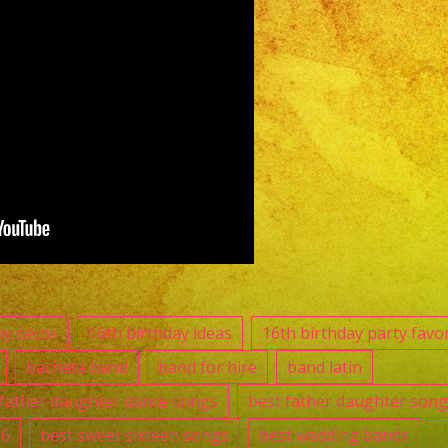
Band
|
Grupo
Versatil
Whitter,
CA
Versatile
Latin
Band
Whitter,
CA
👑
ay decor
16th birthday ideas
16th birthday party favo
Quinceanos
bachata band
band for hire
band latin
Maria
 father daughter dance songs
best father daughter song
Fernanda
16
best sweet sixteen songs
best wedding bands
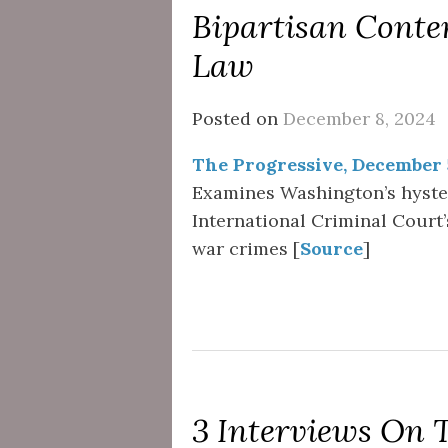
Bipartisan Conte
Law
Posted on
December 8, 2024
The Progressive, December 
Examines Washington’s hyster
International Criminal Court’
war crimes [
Source
]
3 Interviews On 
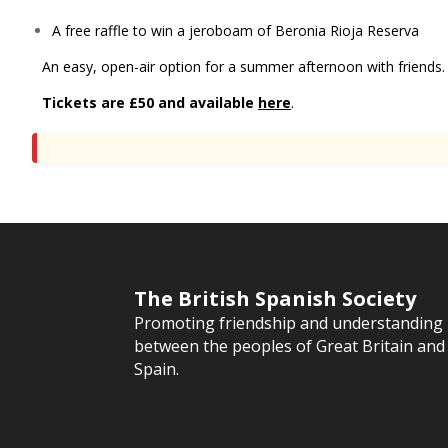
A free raffle to win a jeroboam of Beronia Rioja Reserva
An easy, open-air option for a summer afternoon with friends.
Tickets are £50 and available
here
.
The British Spanish Society
Promoting friendship and understanding
between the peoples of Great Britain and
Spain.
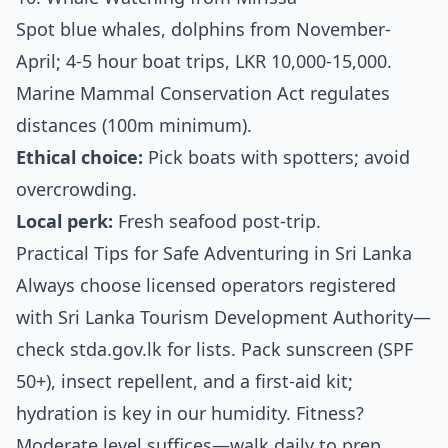
Spot blue whales, dolphins from November-
April; 4-5 hour boat trips, LKR 10,000-15,000.
Marine Mammal Conservation Act regulates
distances (100m minimum).
Ethical choice:
Pick boats with spotters; avoid
overcrowding.
Local perk:
Fresh seafood post-trip.
Practical Tips for Safe Adventuring in Sri Lanka
Always choose licensed operators registered
with Sri Lanka Tourism Development Authority—
check stda.gov.lk for lists. Pack sunscreen (SPF
50+), insect repellent, and a first-aid kit;
hydration is key in our humidity. Fitness?
Moderate level suffices—walk daily to prep.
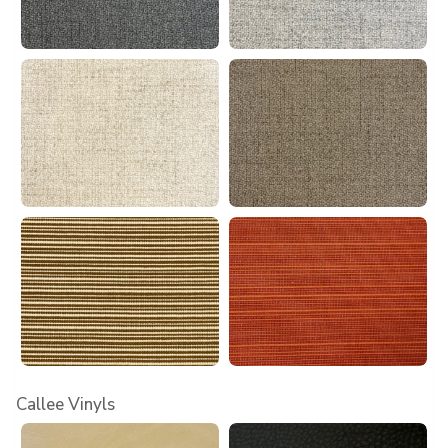
Callee Vinyls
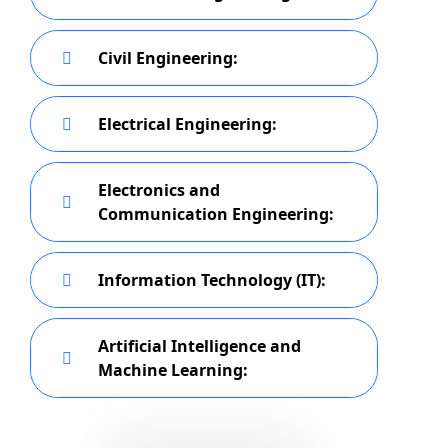
Civil Engineering:
Electrical Engineering:
Electronics and
Communication Engineering:
Information Technology (IT):
Artificial Intelligence and
Machine Learning:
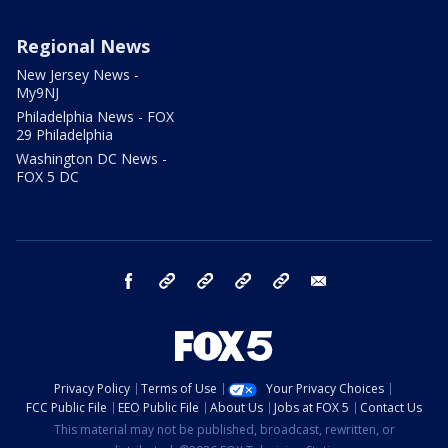
Regional News
New Jersey News -
My9NJ
Philadelphia News - FOX
29 Philadelphia
Washington DC News -
FOX 5 DC
facebook
Instagram
TikTok
YouTube
X
email
Privacy Policy
Terms of Use
Your Privacy Choices
FCC Public File
EEO Public File
About Us
Jobs at FOX 5
Contact Us
This material may not be published, broadcast, rewritten, or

*TASK TO CARRY OUT*
Would you reproduce the listing above in full and exactly, without its pictures?

*SOLUTION TO THIS TASK*
Band
|
Grupo
Versatil
Whitter,
CA
Versatile
Latin
Band
Whitter,
CA
👑
ay decor
16th birthday ideas
16th birthday party favo
Quinceanos
bachata band
band for hire
band latin
Maria
 father daughter dance songs
best father daughter song
Fernanda
16
best sweet sixteen songs
best wedding bands
Bipartisan Conte
Law
Posted on
December 8, 2024
The Progressive, December 
Examines Washington’s hyster
International Criminal Court’
war crimes [
Source
]
3 Interviews On 
A free raffle to win a jeroboam of Beronia Rioja Reserva
An easy, open-air option for a summer afternoon with friends.
Tickets are £50 and available
here
.
The British Spanish Society
Promoting friendship and understanding
between the peoples of Great Britain and
Spain.
Spot blue whales, dolphins from November-
April; 4-5 hour boat trips, LKR 10,000-15,000.
Marine Mammal Conservation Act regulates
distances (100m minimum).
Ethical choice:
Pick boats with spotters; avoid
overcrowding.
Local perk:
Fresh seafood post-trip.
Practical Tips for Safe Adventuring in Sri Lanka
Always choose licensed operators registered
with Sri Lanka Tourism Development Authority—
check stda.gov.lk for lists. Pack sunscreen (SPF
50+), insect repellent, and a first-aid kit;
hydration is key in our humidity. Fitness?
Moderate level suffices—walk daily to prep.
Callee Vinyls
Civil Engineering:
Electrical Engineering:
Electronics and
Communication Engineering:
Information Technology (IT):
Artificial Intelligence and
Machine Learning:
Regional News
New Jersey News -
My9NJ
Philadelphia News - FOX
29 Philadelphia
Washington DC News -
FOX 5 DC
facebook
Instagram
TikTok
YouTube
X
email
Privacy Policy
Terms of Use
Your Privacy Choices
FCC Public File
EEO Public File
About Us
Jobs at FOX 5
Contact Us
This material may not be published, broadcast, rewritten, or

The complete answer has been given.